Aflibercept in the treatment of neovascular age-related macular degeneration in previously treated patients

Laura B. Hall, Nazlee Zebardast, John J. Huang, Ron A. Adelman

Research output: Contribution to journalArticle

Abstract

Purpose: To study the visual outcomes and change in central macular thickness (CMT) in patients with neovascular age-related macular degeneration (AMD) who were previously treated with ranibizumab (Lucentis) and/or bevacizumab (Avastin) and were subsequently switched to aflibercept (VEGF Trap-Eye; Eylea). Methods: Retrospective study of patients who received intravitreal aflibercept from December 2011 to December 2012 and had previous anti-vascular endothelial growth factor treatment for AMD. The main outcome measures were best-corrected visual acuity (BCVA) and CMT as measured by optical coherence tomography. Results: The study population included 30 patients aged 80.4±1.45 (mean±SEM) who received 6.27±0.37 (range 4-11) aflibercept injections. Eighteen patients had previously received only bevacizumab (12.4±2.18 injections), 2 had received only ranibizumab (19±6 injections), and 10 had received both ranibizumab and bevacizumab (mean 19.3 injections). BCVA logMAR at the initial visit (aflibercept initiation) was 0.506±0.054 (mean VA 20/64), and then, follow ups at 1-month 0.504±0.055 (20/64) P=0.903, 3-months 0.458±0.061 (20/57) P=0.112, 6-months 0.413±0.071 (20/52) P=0.036, and 12-months 0.521±0.076 (20/66) P=0.836. CMT at the initial visit was 261±10.9, and then, at 1-month 238±12.4 P=0.021, 3-months 245±10.6 P=0.102, 6-months 245±10.4 P=0.099, and 12-months 237±10.2 P=0.012. Results were similar in a subset of patients (n=15) with central macular edema or submacular fluid at aflibercept initiation.

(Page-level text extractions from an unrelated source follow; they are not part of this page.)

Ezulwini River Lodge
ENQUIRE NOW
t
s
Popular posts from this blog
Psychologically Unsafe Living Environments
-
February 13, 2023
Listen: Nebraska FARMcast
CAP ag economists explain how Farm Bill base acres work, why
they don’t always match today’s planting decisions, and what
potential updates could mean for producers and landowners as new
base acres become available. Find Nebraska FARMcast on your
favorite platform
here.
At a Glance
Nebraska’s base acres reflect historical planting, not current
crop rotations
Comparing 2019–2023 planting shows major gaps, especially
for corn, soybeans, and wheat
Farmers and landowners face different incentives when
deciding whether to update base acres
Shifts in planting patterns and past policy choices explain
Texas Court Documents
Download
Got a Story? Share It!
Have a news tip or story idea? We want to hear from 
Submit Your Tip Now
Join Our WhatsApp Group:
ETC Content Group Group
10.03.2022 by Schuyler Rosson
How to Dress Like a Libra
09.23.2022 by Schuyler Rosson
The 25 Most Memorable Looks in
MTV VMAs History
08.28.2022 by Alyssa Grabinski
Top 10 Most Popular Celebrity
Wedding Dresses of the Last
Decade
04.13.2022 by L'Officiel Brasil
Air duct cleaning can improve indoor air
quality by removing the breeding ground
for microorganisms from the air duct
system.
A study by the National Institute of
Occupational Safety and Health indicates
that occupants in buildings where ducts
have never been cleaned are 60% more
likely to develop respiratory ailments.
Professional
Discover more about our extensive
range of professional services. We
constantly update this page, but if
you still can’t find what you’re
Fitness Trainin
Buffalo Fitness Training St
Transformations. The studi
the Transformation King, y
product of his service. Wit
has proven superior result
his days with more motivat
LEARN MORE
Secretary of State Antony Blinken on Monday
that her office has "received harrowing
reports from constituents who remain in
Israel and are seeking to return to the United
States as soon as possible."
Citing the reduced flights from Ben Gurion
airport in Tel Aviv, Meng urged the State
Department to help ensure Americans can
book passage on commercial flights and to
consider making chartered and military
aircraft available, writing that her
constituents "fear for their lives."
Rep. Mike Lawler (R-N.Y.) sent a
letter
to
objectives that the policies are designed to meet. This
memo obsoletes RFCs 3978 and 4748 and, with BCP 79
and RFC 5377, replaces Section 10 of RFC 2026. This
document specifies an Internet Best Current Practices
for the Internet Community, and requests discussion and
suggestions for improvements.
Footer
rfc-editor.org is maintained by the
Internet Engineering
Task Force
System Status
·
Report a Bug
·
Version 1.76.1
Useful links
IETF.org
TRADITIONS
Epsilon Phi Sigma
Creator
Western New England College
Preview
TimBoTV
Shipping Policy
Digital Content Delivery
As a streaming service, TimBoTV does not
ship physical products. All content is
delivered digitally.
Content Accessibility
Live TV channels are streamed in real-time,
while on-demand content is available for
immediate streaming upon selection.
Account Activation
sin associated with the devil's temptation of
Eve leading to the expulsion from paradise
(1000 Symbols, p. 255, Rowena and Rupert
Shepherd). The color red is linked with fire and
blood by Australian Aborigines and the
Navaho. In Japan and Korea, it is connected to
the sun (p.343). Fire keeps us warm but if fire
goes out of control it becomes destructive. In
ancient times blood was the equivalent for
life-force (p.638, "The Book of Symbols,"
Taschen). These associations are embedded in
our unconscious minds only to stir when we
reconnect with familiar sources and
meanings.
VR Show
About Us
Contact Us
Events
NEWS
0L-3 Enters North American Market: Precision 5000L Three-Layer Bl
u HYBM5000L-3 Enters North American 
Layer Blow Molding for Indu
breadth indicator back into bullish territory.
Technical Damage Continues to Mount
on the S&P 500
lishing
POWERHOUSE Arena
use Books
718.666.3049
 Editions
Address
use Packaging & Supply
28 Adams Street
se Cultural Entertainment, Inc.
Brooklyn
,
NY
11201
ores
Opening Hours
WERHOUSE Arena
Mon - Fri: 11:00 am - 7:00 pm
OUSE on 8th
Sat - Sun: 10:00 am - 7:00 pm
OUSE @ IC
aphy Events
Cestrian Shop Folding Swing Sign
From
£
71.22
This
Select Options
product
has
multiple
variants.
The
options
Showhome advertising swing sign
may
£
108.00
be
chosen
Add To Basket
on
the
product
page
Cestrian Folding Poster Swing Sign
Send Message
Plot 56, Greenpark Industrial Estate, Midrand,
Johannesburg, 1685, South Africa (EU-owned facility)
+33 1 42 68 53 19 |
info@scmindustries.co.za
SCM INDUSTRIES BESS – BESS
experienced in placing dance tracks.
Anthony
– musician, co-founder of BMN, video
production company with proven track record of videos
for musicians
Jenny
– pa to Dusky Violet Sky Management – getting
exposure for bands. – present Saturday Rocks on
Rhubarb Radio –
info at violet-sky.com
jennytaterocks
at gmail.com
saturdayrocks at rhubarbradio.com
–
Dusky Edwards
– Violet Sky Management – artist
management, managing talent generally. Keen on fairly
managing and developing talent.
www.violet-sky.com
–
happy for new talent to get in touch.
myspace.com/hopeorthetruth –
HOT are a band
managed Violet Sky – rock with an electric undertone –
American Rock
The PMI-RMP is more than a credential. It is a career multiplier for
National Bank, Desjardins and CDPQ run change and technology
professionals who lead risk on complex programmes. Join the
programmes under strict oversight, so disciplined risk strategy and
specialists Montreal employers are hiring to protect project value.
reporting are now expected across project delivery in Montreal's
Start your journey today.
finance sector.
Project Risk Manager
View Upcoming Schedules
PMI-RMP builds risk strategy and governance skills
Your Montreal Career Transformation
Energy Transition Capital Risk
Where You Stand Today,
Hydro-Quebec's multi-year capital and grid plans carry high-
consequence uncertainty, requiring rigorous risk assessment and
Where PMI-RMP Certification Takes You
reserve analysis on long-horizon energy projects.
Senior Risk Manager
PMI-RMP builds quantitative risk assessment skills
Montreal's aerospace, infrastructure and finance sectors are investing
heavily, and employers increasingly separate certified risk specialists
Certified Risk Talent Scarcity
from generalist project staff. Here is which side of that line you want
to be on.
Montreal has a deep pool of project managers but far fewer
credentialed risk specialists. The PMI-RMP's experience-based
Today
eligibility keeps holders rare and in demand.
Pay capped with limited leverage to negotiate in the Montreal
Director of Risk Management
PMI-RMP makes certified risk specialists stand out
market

While on aflibercept, 2 patients developed intraocular pressure increases that required treatment. Conclusions: These findings demonstrate a significant decrease in CMT but no statistically significant improvement in BCVA through the 12-month follow up in patients previously treated who were switched to aflibercept for AMD. Patients may develop ocular hypertension after multiple aflibercept injections.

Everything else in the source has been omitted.